L’adoption de SVG, langage XML graphique en mode natif, par les navigateurs Internet alternatifs Firefox et Opera, pourrait marquer une étape vers la prochaine génération de Web graphique. Mais prudence, Microsoft n’a pas indiqué sa stratégie…
« Nous étions confrontés au problème classique de la poule et de l’œuf ! », Chris Lilley, représentant du SVG Working Group au sein du W3C, résume ainsi décrit le dilemme du SVG. « S’il n’y a pas suffisamment de contenu, les gens n’ont pas besoin d’implémenter le SVG. Et s’il n’y a pas d’implémentations, il n’y a pas de contenu… ».
SVG (Scalable Vector Graphics ») est un langage de description des graphismes basé sur XML. Présenté comme le support de la prochaine génération des graphismes Web, il peine à séduire les développeurs.
Ainsi, pour afficher un fichier SVG en ligne, il est nécessaire de télécharger un ‘plug-in’, comme le SVG Viewer d’Adobe. La poule et l’œuf… L’internaute hésite à télécharger des plug-ins, surtout lorsqu’ils lui sont méconnus ; et les développeurs ne supportent pas le SVG qui n’est pas (encore) un standard…
Mais les choses pourraient rapidement changer !
Opera Software est le premier éditeur à intégrer le support du format SVG en standard, sur la dernière version bêta de son navigateur.
Il sera rapidement suivi par la Fondation Mozilla, qui a indiqué que son navigateur Firefox intègrera le support de SVG dès la version 1.1, attendue dans les mois à venir.
Le support de SVG sur Internet Explorer passe par des plug-ins, et Microsoft n’a encore rien indiqué quant au futur IE 7.0.
Le choix du support de SVG est stratégique à plus d’un titre, et pas seulement pour les navigateurs Web. En effet, ce format est largement supporté par les périphériques mobiles, dont les téléphones. Par exemple, le 3GPP (3rd Generation Partnership Project) a commencé à la déployer sur le GSM.
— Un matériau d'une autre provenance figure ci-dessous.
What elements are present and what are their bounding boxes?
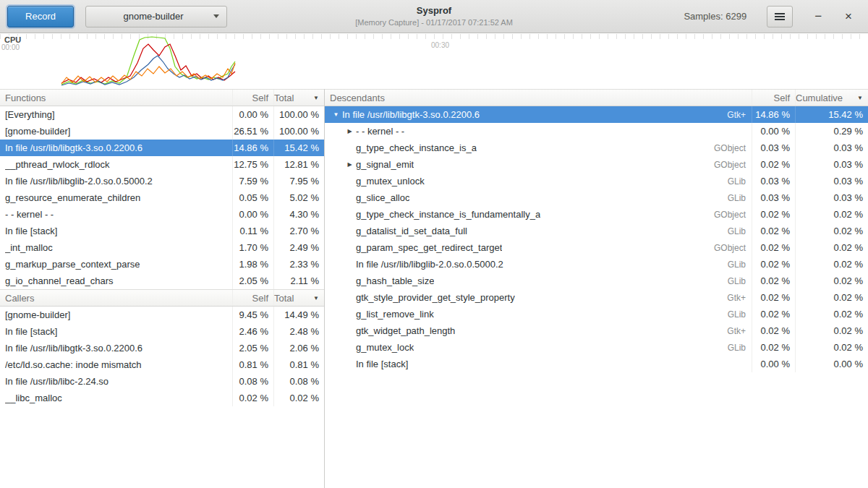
functions-header-row: Functions Self Total ▼ xyxy=(0,89,324,106)
name-cell: In file [stack] xyxy=(0,323,233,340)
descendants-header-row: Descendants Self Cumulative ▼ xyxy=(325,89,868,106)
self-value: 0.02 % xyxy=(752,239,796,256)
table-row[interactable]: In file /usr/lib/libglib-2.0.so.0.5000.2… xyxy=(325,256,868,273)
table-row[interactable]: g_markup_parse_context_parse1.98 %2.33 % xyxy=(0,256,324,273)
table-row[interactable]: In file /usr/lib/libgtk-3.so.0.2200.614.… xyxy=(0,140,324,156)
descendants-column-header[interactable]: Descendants xyxy=(325,90,752,106)
table-row[interactable]: [gnome-builder]9.45 %14.49 % xyxy=(0,307,324,323)
self-value: 0.03 % xyxy=(752,173,796,189)
name-cell: g_hash_table_sizeGLib xyxy=(325,273,752,289)
function-name: _int_malloc xyxy=(5,242,53,253)
table-row[interactable]: ▶g_signal_emitGObject0.02 %0.03 % xyxy=(325,156,868,173)
cumulative-column-header[interactable]: Cumulative ▼ xyxy=(796,90,868,106)
name-cell: - - kernel - - xyxy=(0,206,233,223)
total-column-header[interactable]: Total ▼ xyxy=(274,90,324,106)
callers-column-header[interactable]: Callers xyxy=(0,290,233,306)
cpu-timeline[interactable]: CPU 00:00 00:30 xyxy=(0,34,868,89)
cumulative-column-label: Cumulative xyxy=(796,93,843,103)
table-row[interactable]: [gnome-builder]26.51 %100.00 % xyxy=(0,123,324,140)
function-name: In file [stack] xyxy=(5,326,57,337)
record-button[interactable]: Record xyxy=(7,6,74,27)
table-row[interactable]: g_param_spec_get_redirect_targetGObject0… xyxy=(325,239,868,256)
chevron-down-icon xyxy=(213,14,219,18)
library-tag: GLib xyxy=(720,226,752,236)
self-column-header[interactable]: Self xyxy=(233,90,274,106)
function-name: g_io_channel_read_chars xyxy=(5,275,114,286)
self-value: 0.05 % xyxy=(233,189,274,206)
table-row[interactable]: g_hash_table_sizeGLib0.02 %0.02 % xyxy=(325,273,868,289)
expander-right-icon[interactable]: ▶ xyxy=(344,161,356,168)
table-row[interactable]: In file [stack]0.00 %0.00 % xyxy=(325,356,868,372)
functions-column-header[interactable]: Functions xyxy=(0,90,233,106)
function-name: In file /usr/lib/libgtk-3.so.0.2200.6 xyxy=(5,142,142,153)
name-cell: /etc/ld.so.cache: inode mismatch xyxy=(0,356,233,373)
table-row[interactable]: g_io_channel_read_chars2.05 %2.11 % xyxy=(0,273,324,289)
function-name: [gnome-builder] xyxy=(5,126,70,137)
table-row[interactable]: - - kernel - -0.00 %4.30 % xyxy=(0,206,324,223)
close-button[interactable]: × xyxy=(842,7,855,25)
table-row[interactable]: In file /usr/lib/libglib-2.0.so.0.5000.2… xyxy=(0,173,324,189)
name-cell: ▶- - kernel - - xyxy=(325,123,752,140)
table-row[interactable]: /etc/ld.so.cache: inode mismatch0.81 %0.… xyxy=(0,356,324,373)
total-value: 0.02 % xyxy=(796,289,868,306)
name-cell: gtk_widget_path_lengthGtk+ xyxy=(325,322,752,339)
expander-down-icon[interactable]: ▼ xyxy=(330,111,342,118)
table-row[interactable]: __libc_malloc0.02 %0.02 % xyxy=(0,390,324,406)
table-row[interactable]: g_list_remove_linkGLib0.02 %0.02 % xyxy=(325,306,868,322)
function-name: g_mutex_unlock xyxy=(356,176,425,187)
total-value: 0.02 % xyxy=(796,339,868,356)
table-row[interactable]: ▶- - kernel - -0.00 %0.29 % xyxy=(325,123,868,140)
name-cell: In file /usr/lib/libglib-2.0.so.0.5000.2… xyxy=(325,256,752,273)
table-row[interactable]: _int_malloc1.70 %2.49 % xyxy=(0,239,324,256)
table-row[interactable]: g_type_check_instance_is_aGObject0.03 %0… xyxy=(325,140,868,156)
total-value: 0.02 % xyxy=(796,239,868,256)
total-value: 15.42 % xyxy=(274,140,324,156)
self-value: 0.02 % xyxy=(752,206,796,223)
self-value: 0.02 % xyxy=(752,256,796,273)
total-value: 0.03 % xyxy=(796,173,868,189)
minimize-button[interactable]: − xyxy=(812,7,825,25)
process-selector-dropdown[interactable]: gnome-builder xyxy=(85,6,227,27)
table-row[interactable]: [Everything]0.00 %100.00 % xyxy=(0,106,324,123)
self-value: 0.00 % xyxy=(233,206,274,223)
table-row[interactable]: In file /usr/lib/libc-2.24.so0.08 %0.08 … xyxy=(0,373,324,390)
table-row[interactable]: g_mutex_lockGLib0.02 %0.02 % xyxy=(325,339,868,356)
total-value: 0.03 % xyxy=(796,140,868,156)
total-value: 0.29 % xyxy=(796,123,868,140)
self-value: 26.51 % xyxy=(233,123,274,140)
table-row[interactable]: g_resource_enumerate_children0.05 %5.02 … xyxy=(0,189,324,206)
table-row[interactable]: ▼In file /usr/lib/libgtk-3.so.0.2200.6Gt… xyxy=(325,106,868,123)
total-value: 0.02 % xyxy=(796,206,868,223)
table-row[interactable]: In file /usr/lib/libgtk-3.so.0.2200.62.0… xyxy=(0,340,324,356)
function-name: g_slice_alloc xyxy=(356,192,409,203)
function-name: - - kernel - - xyxy=(356,126,404,137)
table-row[interactable]: gtk_widget_path_lengthGtk+0.02 %0.02 % xyxy=(325,322,868,339)
table-row[interactable]: In file [stack]0.11 %2.70 % xyxy=(0,223,324,239)
table-row[interactable]: gtk_style_provider_get_style_propertyGtk… xyxy=(325,289,868,306)
library-tag: GObject xyxy=(707,160,752,170)
total-value: 2.11 % xyxy=(274,273,324,289)
total-column-header[interactable]: Total ▼ xyxy=(274,290,324,306)
total-column-label: Total xyxy=(274,293,294,304)
self-value: 0.03 % xyxy=(752,140,796,156)
library-tag: GLib xyxy=(720,260,752,270)
self-column-header[interactable]: Self xyxy=(752,90,796,106)
table-row[interactable]: g_mutex_unlockGLib0.03 %0.03 % xyxy=(325,173,868,189)
pane-divider[interactable] xyxy=(324,89,325,488)
total-value: 2.33 % xyxy=(274,256,324,273)
table-row[interactable]: g_slice_allocGLib0.03 %0.03 % xyxy=(325,189,868,206)
library-tag: GLib xyxy=(720,176,752,187)
self-column-header[interactable]: Self xyxy=(233,290,274,306)
total-value: 0.00 % xyxy=(796,356,868,372)
menu-button[interactable] xyxy=(767,6,793,27)
table-row[interactable]: g_datalist_id_set_data_fullGLib0.02 %0.0… xyxy=(325,223,868,239)
table-row[interactable]: In file [stack]2.46 %2.48 % xyxy=(0,323,324,340)
total-value: 0.03 % xyxy=(796,189,868,206)
expander-right-icon[interactable]: ▶ xyxy=(344,128,356,134)
table-row[interactable]: __pthread_rwlock_rdlock12.75 %12.81 % xyxy=(0,156,324,173)
self-value: 2.05 % xyxy=(233,273,274,289)
self-value: 0.02 % xyxy=(233,390,274,406)
table-row[interactable]: g_type_check_instance_is_fundamentally_a… xyxy=(325,206,868,223)
self-value: 14.86 % xyxy=(233,140,274,156)
self-value: 0.81 % xyxy=(233,356,274,373)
Que ce soit sur Internet ou sur les périphériques mobiles, SVG possède un énorme potentiel d’extension des capacités de visualisation. Il devrait offrir aux développeurs une possibilité de renforcer leurs technologies, dans l’affichage ou la construction de nouvelles interfaces créatives.
L’avenir du format pourrait donc venir moins de l’Internet que des applicatifs de dessin. Il est déjà supporté par Adobe Illustrator et par Corel Draw. Quant aux applicatifs de dessin technique, GIS ou CAD, ils disposent pour la plupart de l’export en SVG.